Last year Peters authored the amendment that passed as part of the original House bill that would force giant Wall Street banks to pay back every penny of the bailout initiated in 2008, shortly before he became Oakland County’s newest representative.  Peters fought vehemently to have this provision included in the final bill but Senate negotiators voted to reject the provision.  Peters will continue to pursue other means for requiring Wall Street institutions to pay back taxpayers for any shortfall from the Troubled Asset Relief Program.

I will not stop fighting until Wall Street institutions pay back every penny of the taxpayer bailout,” Peters said.  “It is only fair that the people who created the mess are held accountable and give taxpayers their money back.  Common sense does not always prevail in Washington, but we can’t and won’t give up.”

The final Wall Street reform legislation to be voted on today would:

  • Create tough protections for the economy against the reckless investments on Wall Street and rein in the casino-style investments that led to 2008 financial meltdown, including new rules for derivatives and mortgage-backed securities;
  • Stop all future taxpayer bailouts by responsibly shutting down—rather than bailing out—giant financial institutions in a structured way so they do not impact the broader economy, and force the financial sector to pay for this dissolution of troubled firms;
  • Empower shareholders, a company’s true owners, to have more say in how their company is run (including having input on pay and bonuses, more power in corporate board elections and the ability to help rein in reckless investing);
  • Develop tough new protections for consumers using financial products such as a car loan, student loan or mortgage, including cracking down on the predatory mortgage lending that helped create the housing bubble.  This section also cracks down on individuals who attempt to fraudulently obtain mortgages they can’t afford.
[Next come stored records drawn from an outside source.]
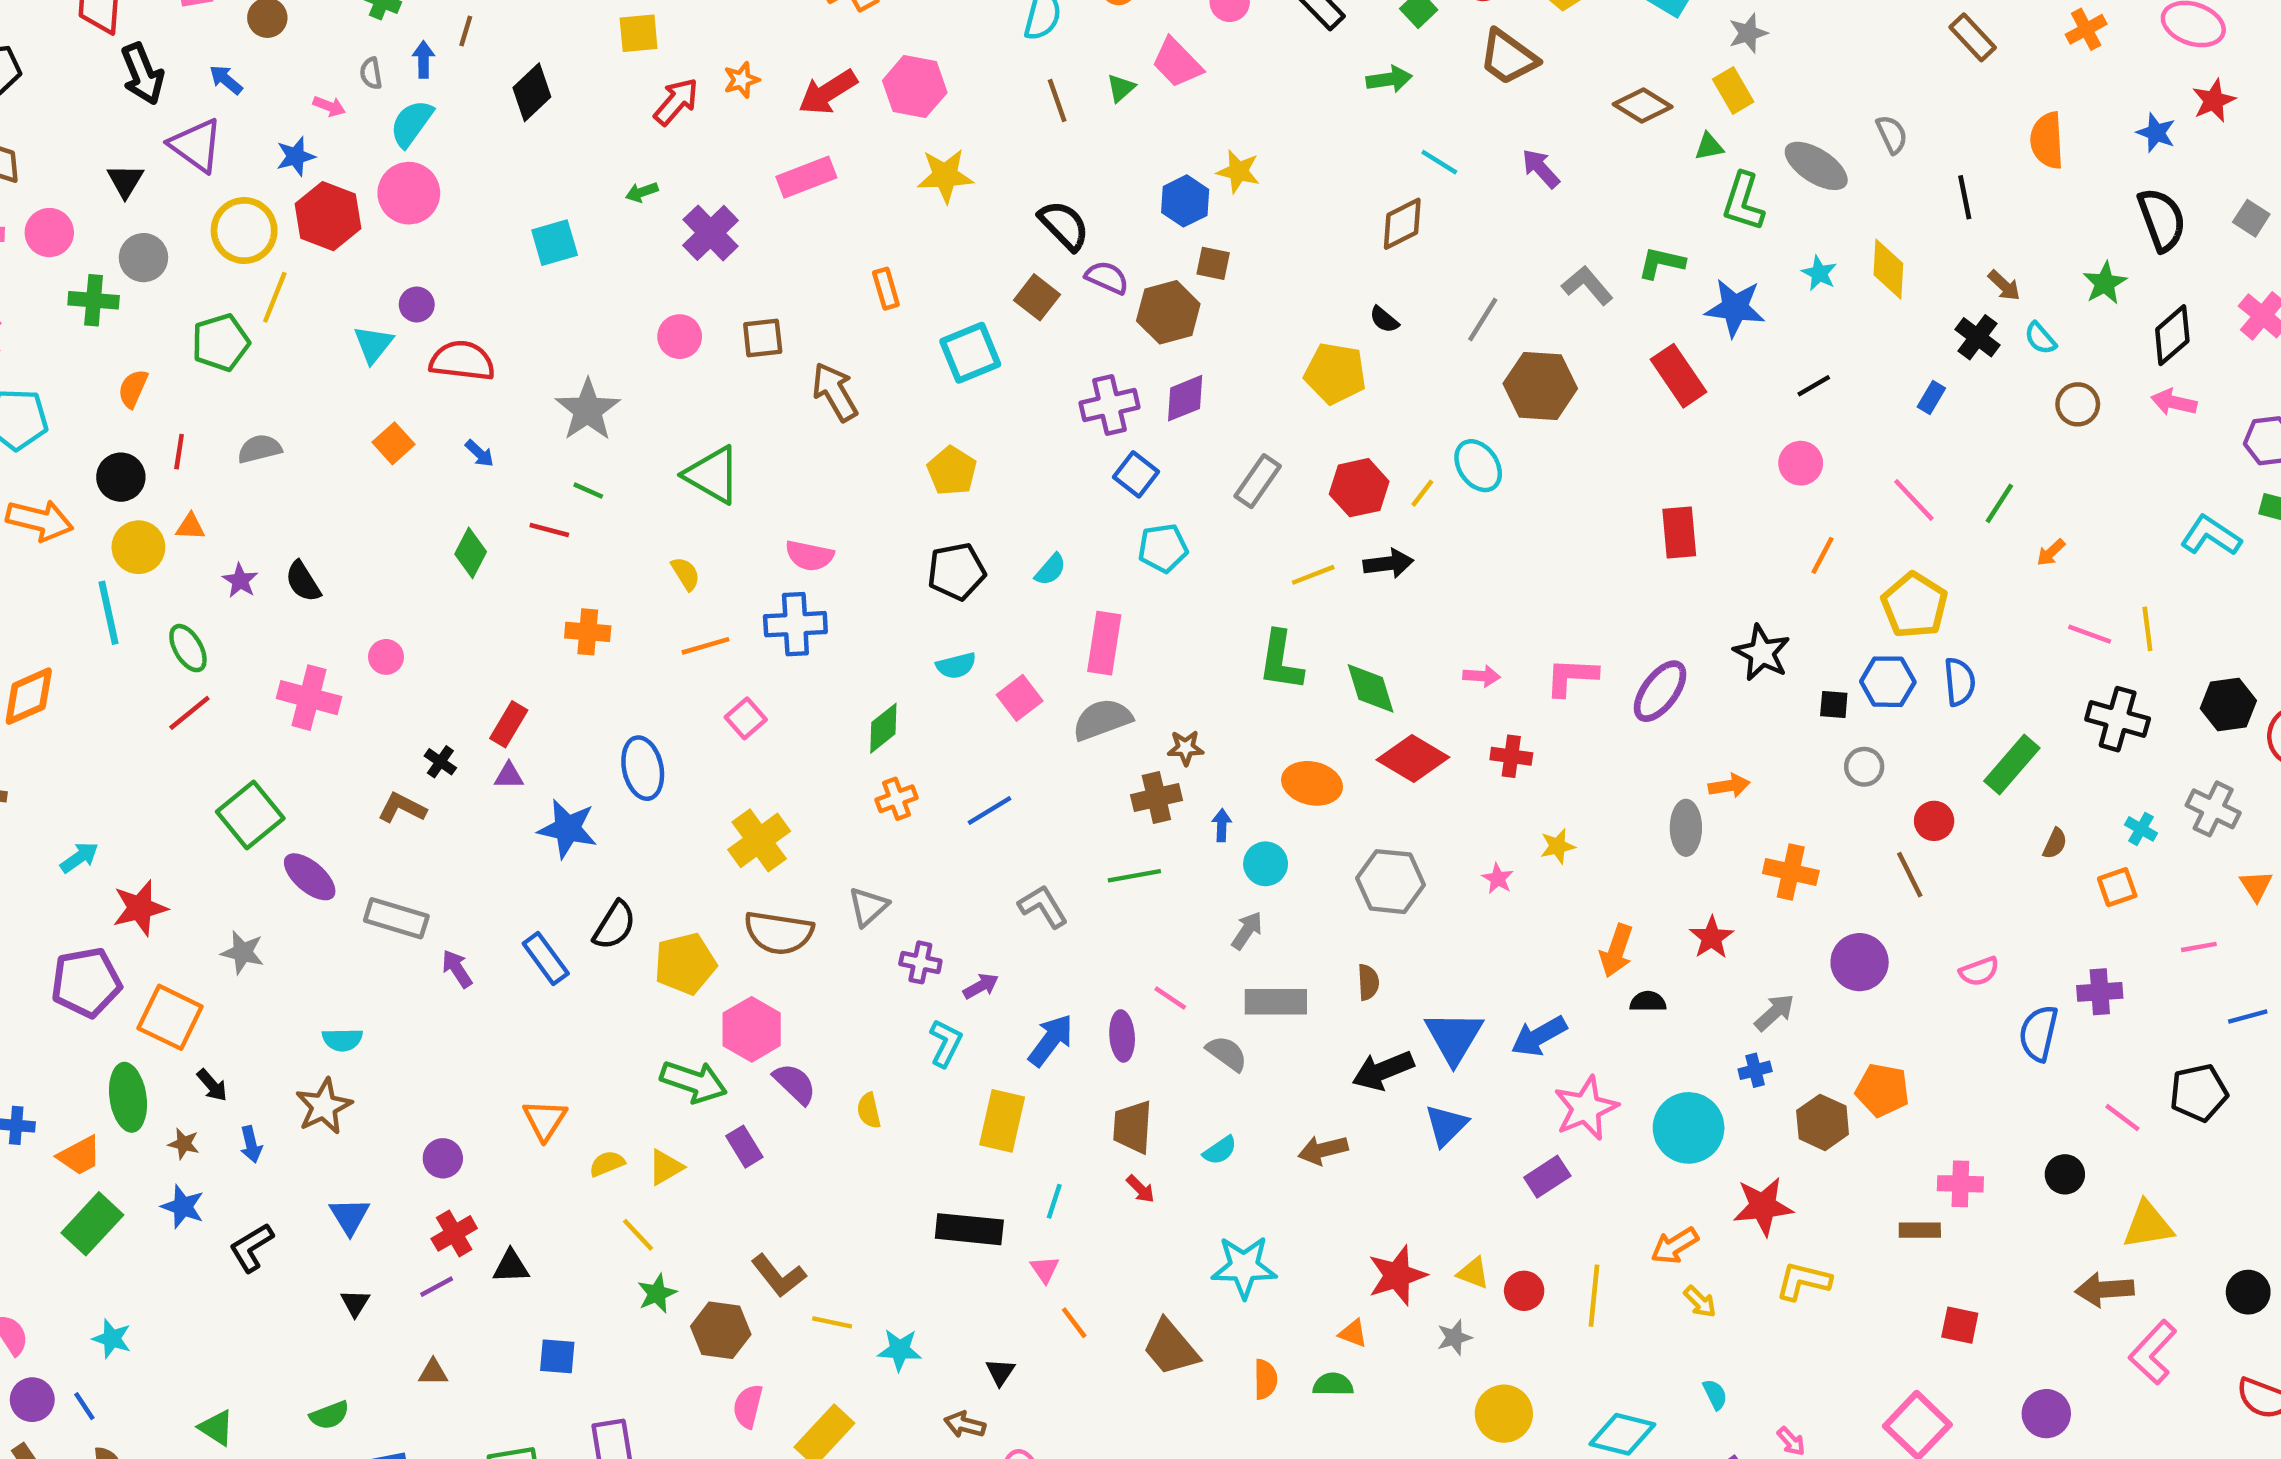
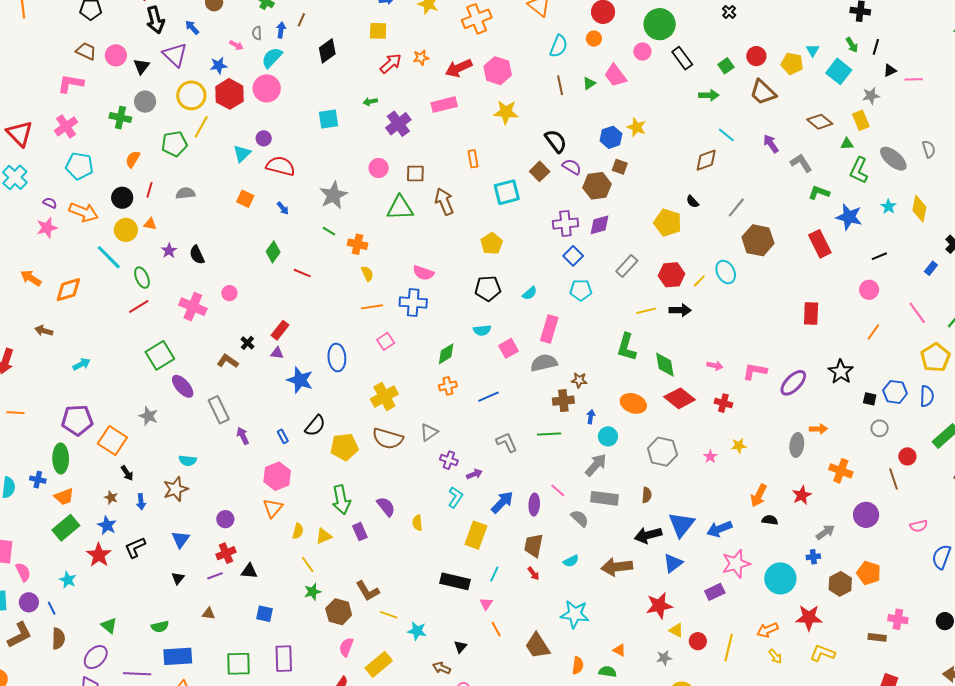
pink circle: (49, 233) -> (116, 55), moved
gray L-shape: (1587, 285) -> (801, 163), moved
orange square: (393, 443) -> (245, 199), turned -30
green triangle: (712, 475) -> (400, 208), moved, turned -40
red line: (549, 530) -> (302, 273), moved
yellow pentagon: (1914, 605) -> (935, 357), moved
cyan line: (109, 613) -> (109, 257), turned -40
orange cross: (588, 632) -> (357, 244), moved
red star: (140, 908) -> (99, 555), moved, turned -30
gray rectangle: (396, 918) -> (219, 410), turned 40
gray arrow: (1247, 930) -> (596, 465), size x1.4
blue rectangle: (546, 958) -> (283, 436), size x0.6
pink hexagon: (752, 1029) -> (277, 476), moved
green arrow: (694, 1082) -> (341, 500), turned 52
green ellipse: (128, 1097) -> (61, 458), moved
brown arrow: (1323, 1150) -> (617, 567), size x1.4
yellow semicircle: (607, 1164) -> (298, 531), turned 119
red star: (1397, 1275) -> (659, 606), moved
The bill has been called the “strongest set of Wall Street reforms in three generations” by Elizabeth Warren, Chair of the nonpartisan Congressional Oversight Panel, and has been endorsed by the AARP, Consumer Federation of America, Consumers Union, Council of Institutional Investors, National Fair Housing Alliance, National Restaurant Association, Public Citizen, SEIU, and US PIRG, among other organizations. The bill was publicly debated for more than 50 hours, and includes over 70 Republican and bipartisan amendments.